The through-line for the commissary, regardless of its bespoke, site specific context or industry association, is the fact that it serves as a space for the community members to secure nourishment and resources, including safety and peace itself, though not shelter at this juncture.
The commissary is also a place to develop useful skills. In the case of Ari Stern’s Dinnerfix for instance, which operates out of a 1,500-square-foot commissary in Baltimore, handling food prep, inventory, packaging, menuing, management, cleaning, shipping, cooking, sales, outreach, and so on. These are all applicable in the “normal” community business sphere, especially in Hospitality/Food & Bev. In the commissary, especially as it grows and evolves, members can evaluate their ongoing role and standing amongst their peers, while investigating new interests, tools, and work (business) acumen. American cities could utilize the commissary as a “purpose-driven” hub for transformation across every problematic 21st century dimension, from homelessness, addiction, food scarcity (deserts), lack of primary resources, unemployment, bad or no credit, suicidal thoughts, need for sanctuary, crime, misappropriated energy and anxiety, fear of gang violence, and general malaise or despair. The commissary gets you off the couch, out of trouble, and off the unemployment line.
What is a “store?” A store can be a retail establishment selling items to the public. It can be a quantity or supply of something kept for use as needed. And it can be a verb, as in to keep or accumulate (something) for future use. The commissary, again, can be all of this and more. Where it stands apart from a “general store” operating within standard fiat models out in the open market, is the commissary is designed to nurture citizens who can engage with standard transactional USD models of goods and services exchange, but more importantly, it is specifically designed to revitalize those who have fallen out of good standing in different ways. Members without initial capital or credit can retrieve (extract) goods and services while being afforded clear channels to contribute services or time, as a means to remain in good standing.
Good Standing is not anti-capitalistic, it simply wants to help those who are not succeeding under capitalism’s hegemony (and this is clearly the case in certain cities, countries, and demographics), by providing goods and services until members can partake fully. We ask that they enter into a reciprocal relationship with the commissary itself to remain in good standing. This requires that Good Standing, powered by Radiical Systems, interfaces directly with local businesses and other organizations, public and private, to tackle various issues on the ground. Good Standing is the new 21st century community hub on the block. Its spokes are numerous.

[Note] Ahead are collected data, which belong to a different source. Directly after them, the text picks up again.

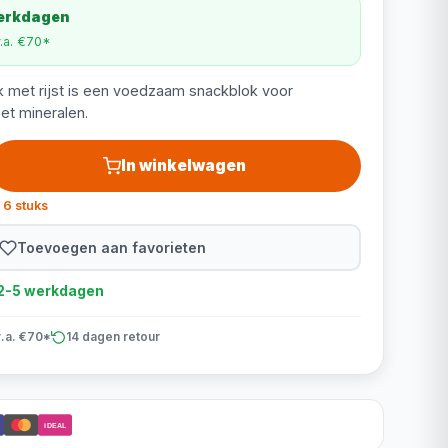
werkdagen
v.a. €70*
k met rijst is een voedzaam snackblok voor
et mineralen.
In winkelwagen
 6 stuks
Toevoegen aan favorieten
d 2-5 werkdagen
v.a. €70*
14 dagen retour
iDEAL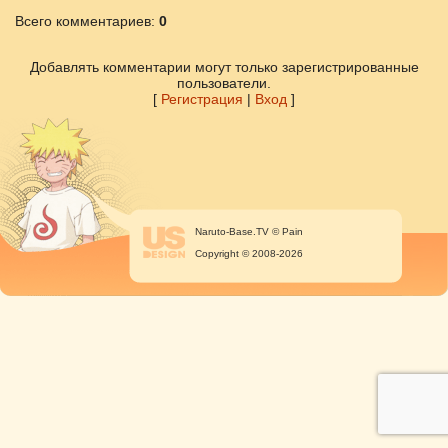
Всего комментариев
:
0
Добавлять комментарии могут только зарегистрированные
пользователи.
[
Регистрация
|
Вход
]
Naruto-Base.TV © Pain
Copyright © 2008-2026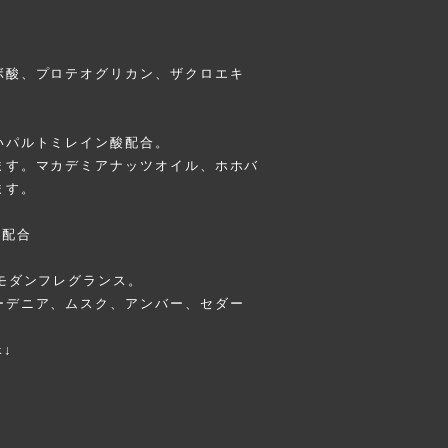
ボ酸、プロテオグリカン、ザクロエキ
いパルトミレイン酸配合。
ます。マカデミアナッツオイル、ホホバ
ます。
分配合
モダンフレグランス。
ーデニア、ムスク、アンバー、セダー
k↓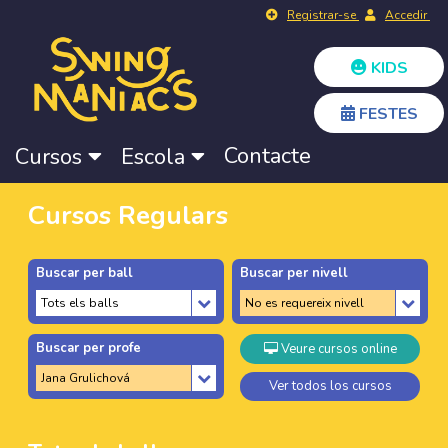
Registrar-se
Accedir
KIDS
FESTES
Contacte
Cursos
Escola
Cursos Regulars
Buscar per ball
Buscar per nivell
Buscar per profe
Veure cursos online
Ver todos los cursos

The commissary is a place for members of a community to remain in good standing with the community itself, but what is “community?” A community could be a group of people living in the same place or having a particular characteristic in common. One could also feel a sense of community or a fellowship with others as a result of sharing common attitudes, interests, and goals. The commissary is the hub, nexus, portal, and perpetual incubator to discuss and align on these concerns and goals, while also putting the effort needed to achieve these goals and ameliorate these concerns into actual practice. Radiical Systems and Good Standing believe that human beings want to be treated as human beings first and foremost and therefore, Good Standing is boldly planting its most conspicuous flag in the corner of humanity. Good Standing also understands that certain communities have and do face different if not more pronounced issues. Bridging universal human concerns with site-specific, intersectional, geographical, racial, and cultural concerns requires the responsibly aggressive introduction of truly radical systems built on a foundation of empathy, common sense, common courtesy, and common decency.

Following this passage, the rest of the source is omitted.